**Task**
Go through the material and return every line that contains the string "Login".

**Stored data**

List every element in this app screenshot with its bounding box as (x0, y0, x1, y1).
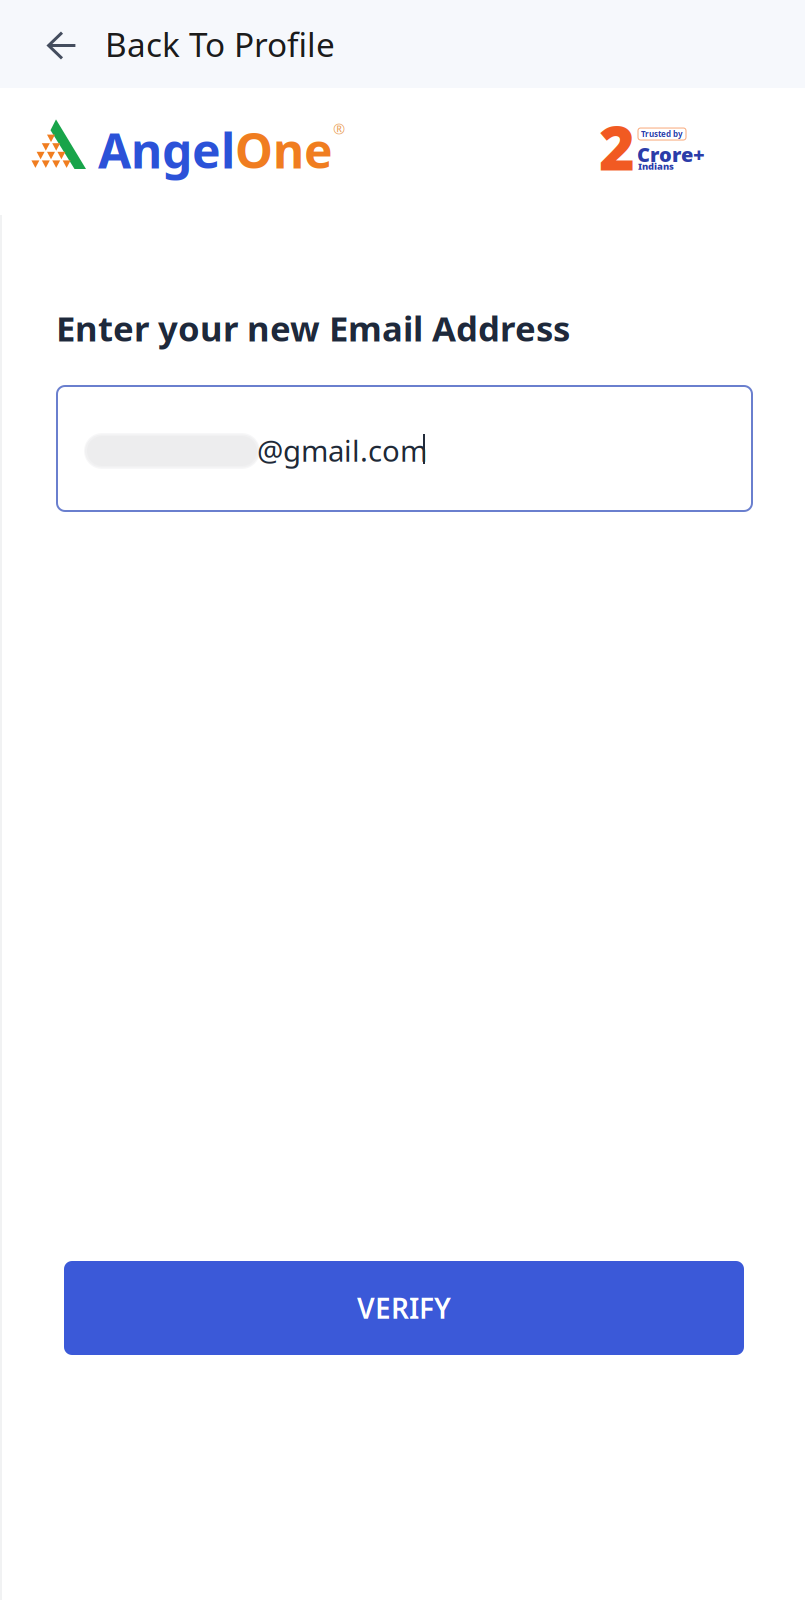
staticText: Enter your new Email Address (56, 305, 570, 351)
button[interactable]: VERIFY (64, 1261, 744, 1355)
staticText: ® (333, 119, 345, 138)
staticText: Back To Profile (105, 22, 335, 66)
staticText: VERIFY (357, 1289, 451, 1327)
staticText: Crore+ (637, 141, 705, 168)
staticText: Indians (638, 160, 674, 172)
staticText: Angel (98, 118, 235, 182)
button[interactable]: Back To Profile (0, 0, 805, 88)
button[interactable]: Email address text field (57, 386, 752, 511)
staticText: 2 (599, 106, 635, 187)
staticText: @gmail.com (257, 431, 427, 470)
staticText: Trusted by (641, 129, 683, 139)
staticText: One (235, 118, 333, 182)
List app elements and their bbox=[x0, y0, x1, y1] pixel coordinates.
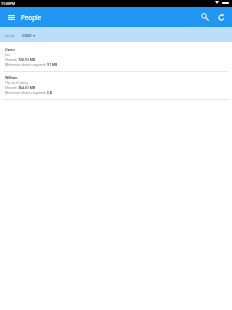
button[interactable]: Refresh bbox=[215, 11, 227, 23]
button[interactable]: William bbox=[0, 70, 232, 98]
staticText: People bbox=[21, 13, 42, 22]
staticText: Shared: 364.61 MB bbox=[5, 85, 36, 90]
staticText: Owen bbox=[5, 47, 15, 52]
staticText: The art of giving bbox=[5, 81, 29, 85]
staticText: William bbox=[5, 75, 18, 80]
staticText: Minimum share required: 91 MB bbox=[5, 62, 58, 67]
staticText: ENAME bbox=[22, 34, 32, 38]
staticText: Shared: 720.93 MB bbox=[5, 57, 36, 62]
staticText: Minimum share required: 6 B bbox=[5, 90, 53, 95]
staticText: 11:00PM bbox=[1, 1, 16, 6]
button[interactable]: Open navigation menu bbox=[5, 11, 17, 23]
button[interactable]: Owen bbox=[0, 42, 232, 70]
staticText: Sort by bbox=[5, 34, 15, 38]
staticText: Leo bbox=[5, 53, 11, 57]
button[interactable]: Sort by bbox=[0, 27, 232, 42]
button[interactable]: Search bbox=[199, 11, 211, 23]
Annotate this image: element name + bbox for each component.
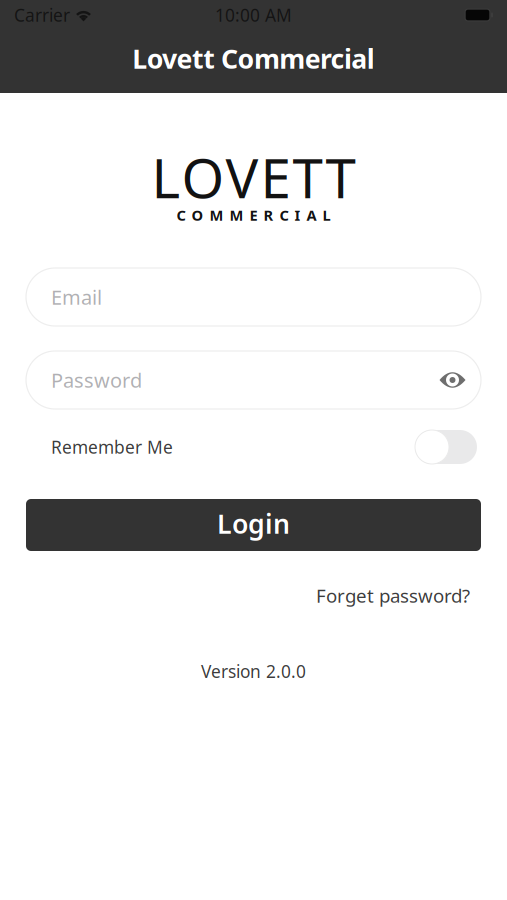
button[interactable]: Show password xyxy=(439,370,481,390)
button[interactable]: Password xyxy=(26,351,481,409)
staticText: Email xyxy=(51,284,102,310)
button[interactable]: Remember Me xyxy=(415,430,481,464)
staticText: 10:00 AM xyxy=(215,4,292,26)
staticText: Password xyxy=(51,367,142,393)
staticText: Lovett Commercial xyxy=(132,41,375,76)
staticText: Carrier xyxy=(14,4,70,26)
staticText: COMMERCIAL xyxy=(176,205,330,225)
staticText: LOVETT xyxy=(152,141,356,213)
button[interactable]: Email xyxy=(26,268,481,326)
button[interactable]: Forget password? xyxy=(316,583,481,608)
staticText: Version 2.0.0 xyxy=(201,660,306,683)
button[interactable]: Login xyxy=(26,499,481,551)
staticText: Remember Me xyxy=(51,436,173,458)
staticText: Forget password? xyxy=(316,583,470,608)
staticText: Login xyxy=(217,506,290,541)
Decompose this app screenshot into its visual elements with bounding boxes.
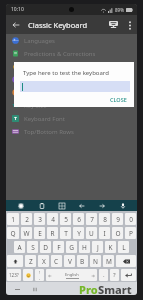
button[interactable]: N	[90, 255, 101, 267]
button[interactable]: Top/Bottom Rows	[6, 125, 137, 138]
staticText: Classic Keyboard	[28, 20, 104, 30]
button[interactable]: U	[86, 227, 97, 239]
button[interactable]: CLOSE	[103, 93, 134, 106]
button[interactable]: 6	[73, 213, 84, 225]
button[interactable]: O	[112, 227, 123, 239]
button[interactable]: 4	[47, 213, 58, 225]
button[interactable]: F	[53, 241, 64, 253]
staticText: T	[64, 229, 68, 238]
staticText: A	[17, 243, 22, 252]
staticText: C	[54, 257, 59, 266]
staticText: Sound & Vibration	[24, 89, 76, 97]
button[interactable]: Backspace	[116, 255, 136, 267]
button[interactable]: G	[66, 241, 77, 253]
staticText: 89%	[115, 7, 124, 13]
button[interactable]: 3	[34, 213, 45, 225]
button[interactable]: right	[96, 200, 107, 211]
staticText: 6	[77, 215, 81, 224]
staticText: Z	[29, 257, 33, 266]
button[interactable]: L	[118, 241, 129, 253]
button[interactable]: A	[14, 241, 25, 253]
staticText: 1	[11, 215, 15, 224]
button[interactable]: 9	[112, 213, 123, 225]
staticText: 0	[129, 215, 133, 224]
button[interactable]: left	[76, 200, 87, 211]
button[interactable]: Languages	[6, 34, 137, 47]
button[interactable]: 0	[125, 213, 136, 225]
staticText: S	[31, 243, 35, 252]
staticText: Key Size	[24, 102, 47, 110]
staticText: Top/Bottom Rows	[24, 128, 74, 136]
button[interactable]: More options	[123, 18, 137, 32]
button[interactable]: Space, English	[46, 269, 97, 281]
staticText: E	[38, 229, 42, 238]
staticText: Smart	[98, 282, 132, 295]
button[interactable]: Enter	[121, 269, 136, 281]
button[interactable]: Shift	[7, 255, 23, 267]
button[interactable]: K	[105, 241, 116, 253]
staticText: CLOSE	[110, 96, 127, 103]
button[interactable]: D	[40, 241, 51, 253]
button[interactable]: !	[35, 269, 44, 281]
button[interactable]: Emoji	[23, 269, 33, 281]
button[interactable]: Recent apps	[32, 286, 38, 292]
button[interactable]: 8	[99, 213, 110, 225]
staticText: ,	[39, 275, 41, 280]
staticText: Theme	[24, 76, 44, 84]
button[interactable]: Keyboard Font	[6, 112, 137, 125]
staticText: G	[69, 243, 74, 252]
staticText: V	[68, 257, 72, 266]
button[interactable]: P	[125, 227, 136, 239]
button[interactable]: I	[99, 227, 110, 239]
button[interactable]: gear	[15, 200, 26, 211]
staticText: 7	[90, 215, 94, 224]
staticText: Type here to test the keyboard	[23, 69, 109, 77]
button[interactable]: J	[92, 241, 103, 253]
button[interactable]: B	[77, 255, 88, 267]
staticText: D	[43, 243, 48, 252]
button[interactable]: 7	[86, 213, 97, 225]
button[interactable]: C	[51, 255, 62, 267]
button[interactable]: clip	[36, 200, 47, 211]
button[interactable]: 5	[60, 213, 71, 225]
button[interactable]: Predictions & Corrections	[6, 47, 137, 60]
button[interactable]: S	[27, 241, 38, 253]
staticText: U	[89, 229, 94, 238]
button[interactable]: grid	[56, 200, 67, 211]
button[interactable]: E	[34, 227, 45, 239]
button[interactable]: mic	[117, 200, 128, 211]
staticText: 9	[116, 215, 120, 224]
button[interactable]: Z	[25, 255, 36, 267]
button[interactable]: Sound & Vibration	[6, 86, 137, 99]
button[interactable]: W	[21, 227, 32, 239]
staticText: Languages	[24, 37, 55, 45]
button[interactable]: X	[38, 255, 49, 267]
staticText: H	[82, 243, 87, 252]
button[interactable]: R	[47, 227, 58, 239]
button[interactable]: T	[60, 227, 71, 239]
staticText: 5	[64, 215, 68, 224]
button[interactable]: Theme	[6, 73, 137, 86]
staticText: .	[103, 271, 105, 279]
staticText: W	[23, 229, 30, 238]
button[interactable]: Q	[7, 227, 19, 239]
button[interactable]: Back	[14, 286, 20, 292]
staticText: L	[122, 243, 126, 252]
button[interactable]: H	[79, 241, 90, 253]
button[interactable]: V	[64, 255, 75, 267]
staticText: I	[103, 229, 106, 238]
button[interactable]: 123?	[7, 269, 21, 281]
button[interactable]: 1	[7, 213, 19, 225]
button[interactable]: .	[99, 269, 108, 281]
button[interactable]: M	[103, 255, 114, 267]
button[interactable]: ?	[110, 269, 119, 281]
button[interactable]: 2	[21, 213, 32, 225]
staticText: O	[115, 229, 121, 238]
button[interactable]: Key Size	[6, 99, 137, 112]
button[interactable]: Keyboard preview	[104, 15, 123, 34]
button[interactable]: Gestures	[6, 60, 137, 73]
button[interactable]: Y	[73, 227, 84, 239]
button[interactable]	[20, 81, 130, 92]
button[interactable]: Back	[6, 15, 25, 34]
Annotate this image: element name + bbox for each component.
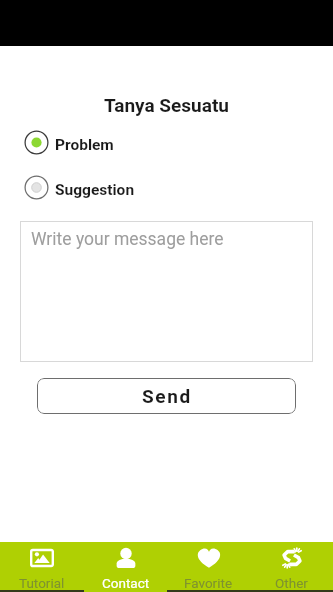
staticText: Send [142,385,192,407]
staticText: Problem [55,136,114,154]
button[interactable]: Suggestion [0,174,333,200]
staticText: Suggestion [55,181,135,199]
button[interactable]: Write your message here [20,221,313,362]
button[interactable]: Tutorial [0,542,84,592]
button[interactable]: Contact [84,542,167,592]
staticText: Other [275,575,308,591]
other: Tutorial [30,548,54,568]
staticText: Favorite [184,575,233,591]
other: Contact [114,548,138,568]
other: Other [280,548,304,568]
button[interactable]: Problem [0,129,333,155]
button[interactable]: Favorite [167,542,250,592]
staticText: Contact [102,575,150,591]
button[interactable]: Send [37,378,296,414]
staticText: Tutorial [19,575,65,591]
staticText: Write your message here [31,229,224,250]
staticText: Tanya Sesuatu [0,94,333,116]
button[interactable]: Other [250,542,333,592]
other: Favorite [197,548,221,568]
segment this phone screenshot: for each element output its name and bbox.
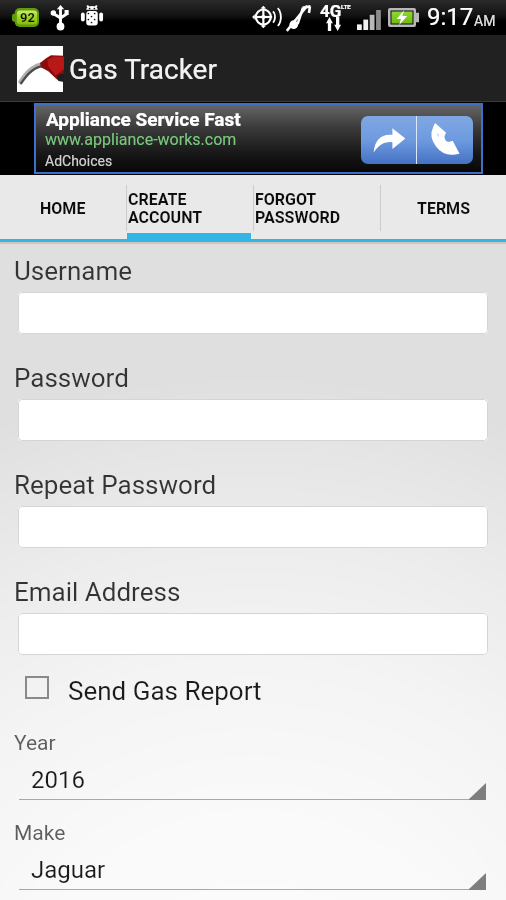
button[interactable]: CREATE ACCOUNT	[126, 175, 253, 233]
button[interactable]: TERMS	[380, 175, 506, 233]
staticText: HOME	[40, 199, 86, 218]
staticText: Password	[14, 363, 129, 393]
staticText: Jaguar	[31, 856, 106, 884]
button[interactable]: HOME	[0, 175, 126, 233]
staticText: Appliance Service Fast	[46, 108, 241, 130]
staticText: Year	[14, 731, 56, 756]
staticText: FORGOT PASSWORD	[255, 190, 341, 227]
button[interactable]	[18, 399, 488, 441]
staticText: Make	[14, 821, 66, 846]
button[interactable]: Year	[0, 733, 506, 801]
staticText: AM	[474, 13, 496, 29]
button[interactable]: Navigate and call advertiser	[361, 116, 473, 164]
staticText: TERMS	[417, 199, 470, 218]
staticText: 9:17	[427, 3, 474, 31]
staticText: CREATE ACCOUNT	[128, 190, 203, 227]
staticText: Repeat Password	[14, 470, 217, 500]
staticText: 4G	[320, 1, 342, 21]
button[interactable]: Appliance Service Fast	[34, 103, 483, 174]
button[interactable]: Gas Tracker app icon	[17, 46, 63, 92]
staticText: 92	[20, 10, 35, 25]
button[interactable]	[18, 292, 488, 334]
button[interactable]: Send Gas Report	[25, 670, 262, 704]
button[interactable]: FORGOT PASSWORD	[253, 175, 380, 233]
staticText: Gas Tracker	[69, 53, 217, 86]
button[interactable]	[18, 506, 488, 548]
staticText: AdChoices	[45, 153, 113, 169]
staticText: Username	[14, 256, 132, 286]
button[interactable]: Make	[0, 823, 506, 891]
staticText: www.appliance-works.com	[45, 130, 237, 149]
button[interactable]	[18, 613, 488, 655]
staticText: Send Gas Report	[68, 676, 262, 706]
staticText: Email Address	[14, 577, 181, 607]
staticText: LTE	[341, 3, 351, 10]
staticText: 2016	[31, 766, 85, 794]
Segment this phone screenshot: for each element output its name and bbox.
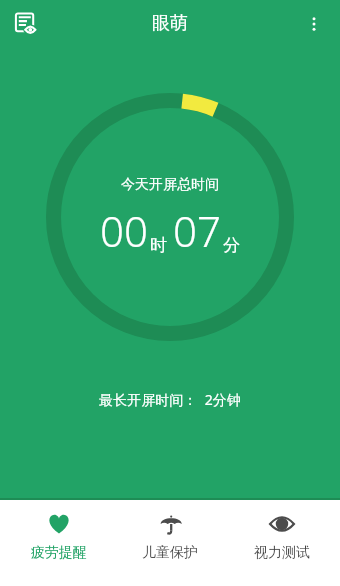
button[interactable]: 报告 [8, 6, 44, 42]
button[interactable]: 视力测试 [229, 500, 335, 562]
staticText: 疲劳提醒 [31, 544, 87, 562]
button[interactable]: 更多选项 [296, 6, 332, 42]
staticText: 时 [150, 235, 167, 256]
staticText: 儿童保护 [142, 544, 198, 562]
staticText: 分 [223, 235, 240, 256]
staticText: 视力测试 [254, 544, 310, 562]
staticText: 眼萌 [152, 12, 188, 35]
staticText: 最长开屏时间： 2分钟 [0, 390, 340, 409]
button[interactable]: 儿童保护 [117, 500, 223, 562]
staticText: 00 [100, 202, 148, 259]
button[interactable]: 疲劳提醒 [6, 500, 112, 562]
staticText: 07 [173, 202, 221, 259]
staticText: 今天开屏总时间 [121, 176, 219, 194]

**Your solution**
button[interactable]: Login xyxy=(26,499,481,551)
staticText: Login xyxy=(217,506,290,541)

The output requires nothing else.